DR BR AMBEDKAR’S 132ND BIRTH ANNIVERSARY

  • The Caste System is not merely a division of labour. It is also a division of labourers. Civilised society undoubtedly needs division of labour.
  • But in no civilised society is division of labour accompanied by this unnatural division of labourers into watertight compartments it is a hierarchy in which the divisions of labourers are graded one above the other.
  • The basic point of social organisation is to share responsibilities.
  • In other words, living in a society means that no one person has to perform all the tasks required for their sustenance.
  • The burden of these tasks is distributed in society, through what we call ‘specialisation’.

For example:

  • a society has farmers who produce food, factory workers who produce goods, sweepers who clean buildings, cobblers who produce shoes, and so on.
  • Over time, the division of labour has morphed and gained sophistication.
  • Ambedkar acknowledges that the division of labour is necessary for society.
  • However, caste goes far beyond being just that because of two basic features of the caste system.
  • The caste system works on the principle of heredity – an individual inherits their caste, and thus their occupation, from their father.
  • Through the principle of endogamy (marrying within one’s own community), the society is divided into clear, watertight compartments.
  • This is why Ambedkar calls caste a division of labourers rather than labour as there is no scope for mobility and intermixing among castes (through taboos on things like interdining, untouchability, etc.)
  • If caste were just a division of labour, it would be possible for a sweeper’s son to become a priest and a priest’s son to be a sweeper.
  • But that is not how caste society works.
  • For instance, as recently as 2021, then Minister of State of Social Justice and Empowerment told the Rajya Sabha that 73.31 per cent of all manual scavengers were from Scheduled Castes, who, as per the 2011 census, make roughly 16 per cent of the population.
  • Ambedkar calls this an “unnatural” division.

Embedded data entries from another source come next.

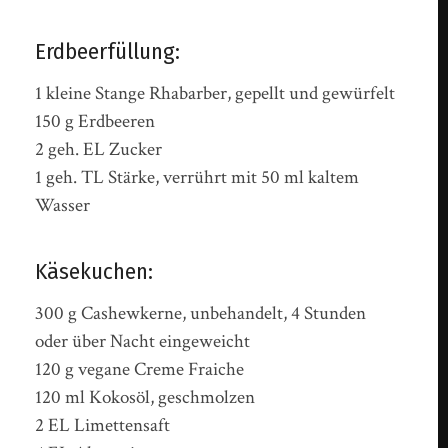
Erdbeerfüllung:
1 kleine Stange Rhabarber, gepellt und gewürfelt
150 g Erdbeeren
2 geh. EL Zucker
1 geh. TL Stärke, verrührt mit 50 ml kaltem
Wasser
Käsekuchen:
300 g Cashewkerne, unbehandelt, 4 Stunden
oder über Nacht eingeweicht
120 g vegane Creme Fraiche
120 ml Kokosöl, geschmolzen
2 EL Limettensaft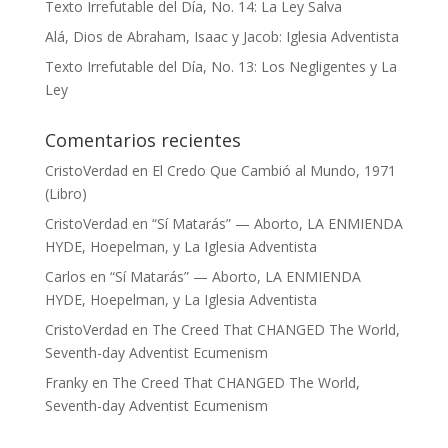
Texto Irrefutable del Día, No. 14: La Ley Salva
Alá, Dios de Abraham, Isaac y Jacob: Iglesia Adventista
Texto Irrefutable del Día, No. 13: Los Negligentes y La
Ley
Comentarios recientes
CristoVerdad
en
El Credo Que Cambió al Mundo, 1971
(Libro)
CristoVerdad
en
“Sí Matarás” — Aborto, LA ENMIENDA
HYDE, Hoepelman, y La Iglesia Adventista
Carlos
en
“Sí Matarás” — Aborto, LA ENMIENDA
HYDE, Hoepelman, y La Iglesia Adventista
CristoVerdad
en
The Creed That CHANGED The World,
Seventh-day Adventist Ecumenism
Franky
en
The Creed That CHANGED The World,
Seventh-day Adventist Ecumenism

Gradation of these divisions

  • Caste also grades these compartments on the notion of purity and pollution.
  • For example, intellectual work, such as reading scriptures, is considered to be the purest while manual work like cleaning toilets is considered to be polluting.
  • This is the basis of untouchability as people of castes who engage in certain tasks considered polluting are thus discriminated against as untouchables.
  • Given that occupation is strictly passed down hereditarily, this gradation of individuals on the basis of the purity of their occupation is the ultimate injustice of caste. 

Conclusion:

  • While across the world, there are class divisions, which too treat some occupations as being better than others, the reason why caste is unique is that this treatment has a moral connotation, with certain tasks more virtuous than others.
  • The justification for the caste system is done on moral terms – people are born into a caste based on the deeds/misdeeds of their previous life.
  • As per Ambedkar this division of labour is not spontaneous, it is not based on natural aptitudes as it attempts to appoint tasks to individuals in advance, selected not on the basis of trained original capacities, but on that of the social status of the parents.